BEGIN TASK INPUT
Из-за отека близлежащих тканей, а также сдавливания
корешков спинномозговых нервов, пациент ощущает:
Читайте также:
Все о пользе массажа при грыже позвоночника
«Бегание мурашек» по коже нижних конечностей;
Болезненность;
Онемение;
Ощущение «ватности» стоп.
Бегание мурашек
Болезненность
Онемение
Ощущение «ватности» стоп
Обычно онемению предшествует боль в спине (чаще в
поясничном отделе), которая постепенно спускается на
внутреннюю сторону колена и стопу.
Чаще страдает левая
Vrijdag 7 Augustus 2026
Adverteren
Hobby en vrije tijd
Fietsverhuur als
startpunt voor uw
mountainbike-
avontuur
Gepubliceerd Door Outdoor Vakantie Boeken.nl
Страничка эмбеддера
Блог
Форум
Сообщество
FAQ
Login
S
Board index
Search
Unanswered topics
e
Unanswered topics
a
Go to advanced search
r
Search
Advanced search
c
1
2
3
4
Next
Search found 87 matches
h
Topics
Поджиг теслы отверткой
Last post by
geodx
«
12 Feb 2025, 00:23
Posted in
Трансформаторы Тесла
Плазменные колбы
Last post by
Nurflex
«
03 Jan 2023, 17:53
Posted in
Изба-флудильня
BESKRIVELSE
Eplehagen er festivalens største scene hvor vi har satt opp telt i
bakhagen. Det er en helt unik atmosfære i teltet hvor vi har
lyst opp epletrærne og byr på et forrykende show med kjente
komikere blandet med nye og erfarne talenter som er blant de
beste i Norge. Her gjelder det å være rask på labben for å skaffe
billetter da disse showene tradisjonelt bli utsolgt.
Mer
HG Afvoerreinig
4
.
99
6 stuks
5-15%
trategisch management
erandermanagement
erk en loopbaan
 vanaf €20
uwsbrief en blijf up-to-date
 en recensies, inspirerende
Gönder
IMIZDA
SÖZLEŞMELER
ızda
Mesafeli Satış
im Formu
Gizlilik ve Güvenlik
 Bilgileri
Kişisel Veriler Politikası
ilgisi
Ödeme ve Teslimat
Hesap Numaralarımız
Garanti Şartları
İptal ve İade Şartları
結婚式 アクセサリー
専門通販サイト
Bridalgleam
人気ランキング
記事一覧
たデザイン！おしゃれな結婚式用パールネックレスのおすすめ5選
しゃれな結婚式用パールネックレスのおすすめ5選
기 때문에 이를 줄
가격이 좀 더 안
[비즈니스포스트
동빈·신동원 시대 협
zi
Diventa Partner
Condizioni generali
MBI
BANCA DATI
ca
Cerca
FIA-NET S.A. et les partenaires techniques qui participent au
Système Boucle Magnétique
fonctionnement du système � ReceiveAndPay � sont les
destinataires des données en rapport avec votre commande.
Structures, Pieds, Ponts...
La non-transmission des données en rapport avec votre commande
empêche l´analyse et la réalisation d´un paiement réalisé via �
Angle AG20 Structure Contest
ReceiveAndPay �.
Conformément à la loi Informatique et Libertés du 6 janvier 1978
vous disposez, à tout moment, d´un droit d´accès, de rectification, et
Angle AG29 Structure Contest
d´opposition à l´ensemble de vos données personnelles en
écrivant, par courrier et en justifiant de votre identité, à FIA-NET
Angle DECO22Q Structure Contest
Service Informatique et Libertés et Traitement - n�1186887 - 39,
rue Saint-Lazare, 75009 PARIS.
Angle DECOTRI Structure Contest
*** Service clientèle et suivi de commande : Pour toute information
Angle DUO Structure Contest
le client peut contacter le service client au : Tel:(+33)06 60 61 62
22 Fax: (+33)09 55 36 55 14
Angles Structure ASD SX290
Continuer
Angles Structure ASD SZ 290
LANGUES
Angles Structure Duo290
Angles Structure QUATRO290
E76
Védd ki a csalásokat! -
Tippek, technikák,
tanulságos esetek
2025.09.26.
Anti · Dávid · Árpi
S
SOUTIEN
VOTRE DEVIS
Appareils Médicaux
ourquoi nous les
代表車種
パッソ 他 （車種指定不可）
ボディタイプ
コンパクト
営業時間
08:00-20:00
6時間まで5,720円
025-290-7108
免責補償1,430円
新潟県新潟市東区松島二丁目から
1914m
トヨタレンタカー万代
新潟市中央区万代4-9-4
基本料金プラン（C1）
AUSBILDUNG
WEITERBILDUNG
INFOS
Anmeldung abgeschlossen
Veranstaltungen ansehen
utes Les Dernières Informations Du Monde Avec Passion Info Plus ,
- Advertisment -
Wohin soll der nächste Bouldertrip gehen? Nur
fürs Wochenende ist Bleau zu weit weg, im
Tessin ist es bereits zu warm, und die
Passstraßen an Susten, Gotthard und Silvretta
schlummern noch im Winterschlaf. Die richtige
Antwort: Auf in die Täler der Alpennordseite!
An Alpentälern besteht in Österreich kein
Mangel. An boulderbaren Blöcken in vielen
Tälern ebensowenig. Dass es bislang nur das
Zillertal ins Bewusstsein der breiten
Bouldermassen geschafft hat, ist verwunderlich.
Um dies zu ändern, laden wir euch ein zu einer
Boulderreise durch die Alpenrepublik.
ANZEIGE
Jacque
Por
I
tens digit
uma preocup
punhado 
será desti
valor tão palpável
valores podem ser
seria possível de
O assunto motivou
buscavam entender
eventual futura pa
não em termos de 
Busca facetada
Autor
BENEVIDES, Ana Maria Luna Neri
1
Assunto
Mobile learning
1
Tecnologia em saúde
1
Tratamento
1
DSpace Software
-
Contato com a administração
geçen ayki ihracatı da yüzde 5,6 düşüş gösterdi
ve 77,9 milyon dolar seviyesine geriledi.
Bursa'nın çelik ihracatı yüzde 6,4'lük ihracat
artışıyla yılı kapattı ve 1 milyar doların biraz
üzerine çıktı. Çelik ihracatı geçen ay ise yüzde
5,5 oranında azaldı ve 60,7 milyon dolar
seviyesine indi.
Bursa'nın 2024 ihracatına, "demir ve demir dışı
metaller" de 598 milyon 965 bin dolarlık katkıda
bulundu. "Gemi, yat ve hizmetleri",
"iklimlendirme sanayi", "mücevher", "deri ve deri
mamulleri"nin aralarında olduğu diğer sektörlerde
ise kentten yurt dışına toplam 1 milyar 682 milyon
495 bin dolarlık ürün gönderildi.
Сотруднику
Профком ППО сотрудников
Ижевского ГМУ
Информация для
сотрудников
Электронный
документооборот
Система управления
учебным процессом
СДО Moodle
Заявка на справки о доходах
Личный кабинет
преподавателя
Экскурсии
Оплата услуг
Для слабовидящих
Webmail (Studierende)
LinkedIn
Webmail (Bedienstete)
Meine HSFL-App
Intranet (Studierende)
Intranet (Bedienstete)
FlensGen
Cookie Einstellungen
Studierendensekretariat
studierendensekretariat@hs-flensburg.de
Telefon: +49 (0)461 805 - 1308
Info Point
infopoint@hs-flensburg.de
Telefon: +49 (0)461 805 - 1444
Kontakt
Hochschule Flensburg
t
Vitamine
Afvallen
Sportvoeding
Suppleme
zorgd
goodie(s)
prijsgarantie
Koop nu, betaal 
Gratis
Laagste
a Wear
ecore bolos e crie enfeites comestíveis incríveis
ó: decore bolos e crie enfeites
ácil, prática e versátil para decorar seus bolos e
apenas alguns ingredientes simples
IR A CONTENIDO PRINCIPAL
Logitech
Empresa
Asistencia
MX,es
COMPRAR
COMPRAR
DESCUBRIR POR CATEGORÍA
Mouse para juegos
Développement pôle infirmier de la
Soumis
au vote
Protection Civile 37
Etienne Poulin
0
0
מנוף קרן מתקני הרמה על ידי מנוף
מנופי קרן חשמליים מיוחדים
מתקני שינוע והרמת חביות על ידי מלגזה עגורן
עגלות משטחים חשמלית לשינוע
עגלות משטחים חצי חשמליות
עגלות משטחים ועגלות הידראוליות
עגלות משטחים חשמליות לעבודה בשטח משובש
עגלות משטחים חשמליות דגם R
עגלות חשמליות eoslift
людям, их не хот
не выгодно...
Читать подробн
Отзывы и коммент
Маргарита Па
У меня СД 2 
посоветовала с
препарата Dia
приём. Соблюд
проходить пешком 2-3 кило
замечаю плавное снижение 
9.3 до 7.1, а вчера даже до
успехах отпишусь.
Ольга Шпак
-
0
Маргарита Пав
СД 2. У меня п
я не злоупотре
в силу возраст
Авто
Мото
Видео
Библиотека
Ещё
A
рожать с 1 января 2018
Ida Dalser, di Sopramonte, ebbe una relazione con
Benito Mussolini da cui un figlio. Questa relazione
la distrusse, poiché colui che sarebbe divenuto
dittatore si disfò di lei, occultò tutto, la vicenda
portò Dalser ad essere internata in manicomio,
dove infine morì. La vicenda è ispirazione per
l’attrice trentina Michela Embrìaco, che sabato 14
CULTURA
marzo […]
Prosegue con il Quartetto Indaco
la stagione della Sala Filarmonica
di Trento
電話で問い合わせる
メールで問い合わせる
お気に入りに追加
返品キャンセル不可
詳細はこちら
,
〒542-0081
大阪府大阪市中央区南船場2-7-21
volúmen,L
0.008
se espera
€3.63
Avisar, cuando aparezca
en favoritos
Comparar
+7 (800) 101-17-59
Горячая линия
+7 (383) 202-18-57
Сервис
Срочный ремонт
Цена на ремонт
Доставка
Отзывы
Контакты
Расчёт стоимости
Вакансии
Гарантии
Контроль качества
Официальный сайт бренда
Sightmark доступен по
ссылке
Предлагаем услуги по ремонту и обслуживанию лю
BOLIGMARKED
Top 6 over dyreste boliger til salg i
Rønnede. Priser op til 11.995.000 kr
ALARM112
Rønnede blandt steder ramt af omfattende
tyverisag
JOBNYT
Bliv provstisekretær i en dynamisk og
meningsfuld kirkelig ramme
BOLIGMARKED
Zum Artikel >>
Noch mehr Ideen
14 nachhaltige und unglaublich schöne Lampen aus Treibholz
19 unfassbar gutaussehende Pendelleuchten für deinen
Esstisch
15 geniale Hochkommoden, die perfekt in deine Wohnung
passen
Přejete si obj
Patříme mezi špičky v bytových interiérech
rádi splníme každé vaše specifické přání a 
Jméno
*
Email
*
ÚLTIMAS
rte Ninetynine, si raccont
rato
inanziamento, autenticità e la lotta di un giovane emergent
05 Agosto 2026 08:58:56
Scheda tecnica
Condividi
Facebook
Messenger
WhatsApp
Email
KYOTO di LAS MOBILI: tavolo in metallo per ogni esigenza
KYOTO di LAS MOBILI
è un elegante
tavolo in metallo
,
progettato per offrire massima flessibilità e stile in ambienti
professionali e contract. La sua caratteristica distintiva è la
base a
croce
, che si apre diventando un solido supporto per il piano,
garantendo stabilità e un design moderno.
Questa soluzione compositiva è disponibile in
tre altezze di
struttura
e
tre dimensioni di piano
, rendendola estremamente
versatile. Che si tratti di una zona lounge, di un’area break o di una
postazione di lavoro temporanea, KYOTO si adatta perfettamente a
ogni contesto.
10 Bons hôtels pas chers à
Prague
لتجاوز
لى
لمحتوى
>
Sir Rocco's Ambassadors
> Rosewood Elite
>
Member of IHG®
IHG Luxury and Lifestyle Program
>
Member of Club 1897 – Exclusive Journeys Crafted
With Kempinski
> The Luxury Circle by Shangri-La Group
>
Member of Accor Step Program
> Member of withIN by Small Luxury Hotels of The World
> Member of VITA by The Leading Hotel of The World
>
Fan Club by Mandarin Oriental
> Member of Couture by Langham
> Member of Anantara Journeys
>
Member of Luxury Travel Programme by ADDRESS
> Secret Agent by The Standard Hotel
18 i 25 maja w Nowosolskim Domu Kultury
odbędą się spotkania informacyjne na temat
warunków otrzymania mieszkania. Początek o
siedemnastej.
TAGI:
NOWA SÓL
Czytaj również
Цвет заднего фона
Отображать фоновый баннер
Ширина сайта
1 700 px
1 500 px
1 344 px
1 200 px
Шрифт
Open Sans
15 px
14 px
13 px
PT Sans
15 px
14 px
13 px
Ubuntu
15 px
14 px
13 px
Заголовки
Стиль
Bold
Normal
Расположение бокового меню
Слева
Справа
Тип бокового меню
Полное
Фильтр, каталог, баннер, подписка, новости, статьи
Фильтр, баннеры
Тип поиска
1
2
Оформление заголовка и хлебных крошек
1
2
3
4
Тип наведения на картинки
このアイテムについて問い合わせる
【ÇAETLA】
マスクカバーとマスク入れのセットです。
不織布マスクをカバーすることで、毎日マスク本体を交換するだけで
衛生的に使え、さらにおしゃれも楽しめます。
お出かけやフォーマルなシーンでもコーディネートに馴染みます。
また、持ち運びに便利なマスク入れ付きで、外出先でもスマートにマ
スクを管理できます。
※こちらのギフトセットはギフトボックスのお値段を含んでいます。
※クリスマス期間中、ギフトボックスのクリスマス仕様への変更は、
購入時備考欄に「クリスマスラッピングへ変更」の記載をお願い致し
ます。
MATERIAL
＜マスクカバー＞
END TASK INPUT
All lines of the material that contain the string "Libertés" are to be copied.

### RESULT BELOW
Conformément à la loi Informatique et Libertés du 6 janvier 1978
Service Informatique et Libertés et Traitement - n�1186887 - 39,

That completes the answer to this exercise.